The success of the JLA process will be defined not by the top 10 questions, but rather in the empowerment of patients, carers and clinicians to obtain funding for and deliver high-quality research in these important, relevant and high-priority topic areas. It was thus encouraging and no surprise that the National Institute of Health Research and other research funding bodies were present in an observer capacity in the final stages of the JLA process. This bodes well for the future of EM research and will act as the catalyst for future efforts to identify groups within academic EM to take forward these priorities and ultimately mould them into deliverable research studies.
The top 10 research priorities represent a landmark in EM research. This is the first time that such a broad group has come together to define research priorities for our specialty, and the specialty, the public, researchers and funding bodies should heed these questions.
The top 10 priorities are a significant and important achievement, but it should be noted that there are many worthy and important research questions in the top 72. All of these questions represent opportunities for research in EM, and they are highly likely to gain the attention of researchers and funding organisations. Whether you are an established or aspiring researcher, we hope that you feel inspired and energised by the results. It is clear to all of us who took part in this process from the start that EM research matters, that it has the potential to make a real impact on patients and clinicians, and that EM is undoubtedly an area where high-quality research will happen. Indeed, the JLA process has identified a broad range of topics that could sustain and support EM research for many years.

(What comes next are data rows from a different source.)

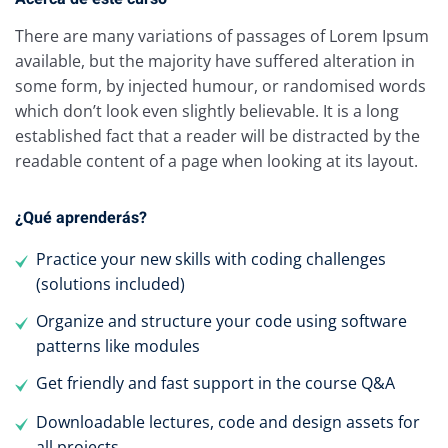
There are many variations of passages of Lorem Ipsum
available, but the majority have suffered alteration in
some form, by injected humour, or randomised words
which don’t look even slightly believable. It is a long
established fact that a reader will be distracted by the
readable content of a page when looking at its layout.
¿Qué aprenderás?
Practice your new skills with coding challenges
(solutions included)
Organize and structure your code using software
patterns like modules
Get friendly and fast support in the course Q&A
Downloadable lectures, code and design assets for
all projects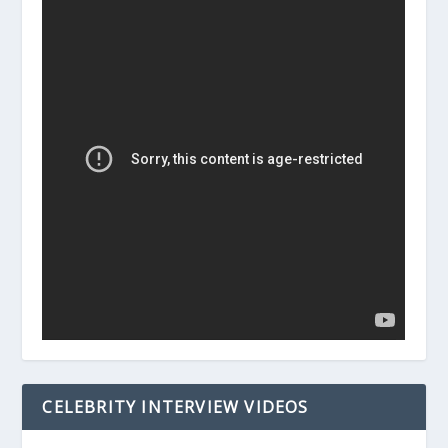
CELEBRITY INTERVIEW VIDEOS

We thank all those individuals, including patients, carers, members of the public and clinicians for submitting their research questions, responding to the survey requests and participating in the final prioritisation workshop.
Contributors JS was the clinical lead for the PSP and drafted the initial version of the manuscript. RM chaired the steering group and edited the manuscript. All other authors were on the steering group and edited subsequent versions of the manuscript.
Funding Funding was received from the Royal College of Emergency Medicine to support this PSP.
Competing interests None declared.
Provenance and peer review Not commissioned; externally peer reviewed.
Collaborators The JLA EM PSP Steering Group members include Helen Allen, Justine Amero, Simon Carley, Douglas Findlay, Lynsey Flowerdew, Melanie Gager, Liza Keating, Ben McCullough, Hazel McCullough, Sam McIntyre, Richard Morley, Rachel O’Brien, Miranda Odam, Ian Roberts, Jason Smith and Katharine Wylie.